After the Tribunal is convinced of the facts of the matter, leading to the conclusion that the Debtor is indeed in default, the Tribunal shall allow the Petition and appoint an Interim Resolution Professional in terms of Section 16 of the Code and within 30 days, the IPR shall be required to take out appropriate paper proceedings and form what is known as the Committee of Creditors or CoC. The CoC shall thence have the prerogative of either continuing with the same IRP or appoint a new professional, and the appointed person shall be known as the RP.

10.     CIRP

The official term for the events that transpire post the Admission of the Company Application is known as the Corporate Insolvency Resolution Process. True to its word, it’s a process of resolving the financial stress of the Debtor and not a process to extortion!

11.     Liquidation

That if the Debtor, within the 270 days period, now 330 days, fails to resolve the monetary issues with the CoC, the RP shall be constrained to file an application under section 33 of the Code for an order of liquidation of the Debtor. The said liquidation shall thence have to be completed within 2 years from the date of the order.

12.     Admission

The Order of initiation of CIRP by the NCLT is termed as Admission Order.

Following is an Example:

ORDER

 

This petition filed under Section 7 of I&B Code, 2016, against the Corporate Debtor for initiating corporate insolvency resolution process is at this moment admitted. We further declare moratorium u/s 14 of I&B Code with consequential directions as mentioned below:

I. That this Bench as a result of this prohibits:

a) the institution of suits or continuation of pending suits or proceedings against the corporate debtor including execution of any judgment, decree or order in any court of law, tribunal, arbitration panel or other authority;

b) transferring, encumbering, alienating or disposing of by the corporate debtor any of its assets or any legal right or beneficial interest therein;

c) any action to foreclose, recover or enforce any security interest created by the corporate debtor in respect of its property including any action under the Securitization and Reconstruction of Financial Assets and Enforcement of Security Interest Act, 2002;

d) the recovery of any property by an owner or lessor where such property is occupied by or in possession of the corporate debtor.

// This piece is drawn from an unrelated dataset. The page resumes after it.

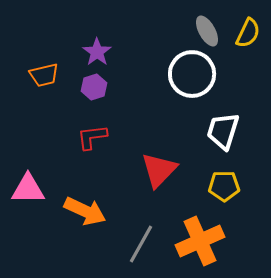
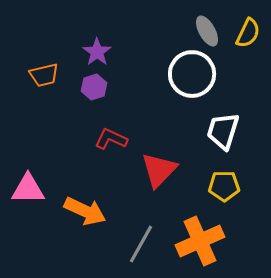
red L-shape: moved 19 px right, 2 px down; rotated 32 degrees clockwise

II. That the supply of essential goods or services to the corporate debtor, if continuing, shall not be terminated or suspended or interrupted during the moratorium period.

III. That the provisions of sub-section (1) of Section 14 of I&B Code shall not apply to such transactions as may be notified by the Central Government in consultation with any financial sector regulator.

IV. That the order of moratorium shall have effect from xx.xx.2019 till the completion of the corporate insolvency resolution process or until this Bench approves the resolution plan under sub-section (1) of section 31 of I&B Code or passes an order for the liquidation of the corporate debtor under section 33 of I&B Code, as the case may be.

V. That the public announcement of the corporate insolvency resolution process shall be made immediately as specified under section 13 of I&B Code.

 

VI. That this Bench at this moment appoints Mr xxxxx, a registered insolvency professional is having Registration Number [IBBI/IPA-xxx/xxxxx/2017-18/xxxx] as Interim Resolution Professional to carry out the functions as mentioned under I&B Code. Fee payable to IRP/RP shall comply with the IBBI Regulations/Circulars/Directions issued in this regard.

…The Registry is at this moment directed to immediately communicate this order to the Financial Creditor, the Corporate Debtor and the Interim Resolution Professional even by way of email or WhatsApp. Compliance report of the order by Designated registrar is to be submitted today.

 

PART – D


1.        Timelines in the Code

a)      14 days time to admit the Company Application

b)      Section 12 – Completion of CIRP within 180 days + Additional Time of 90 days (Now another additional 90 days)

c)       Section 23 – RP to continue to manage the affairs of the Company even after 270 days, till an order is passed by the Tribunal on the approval of the Resolution Plan.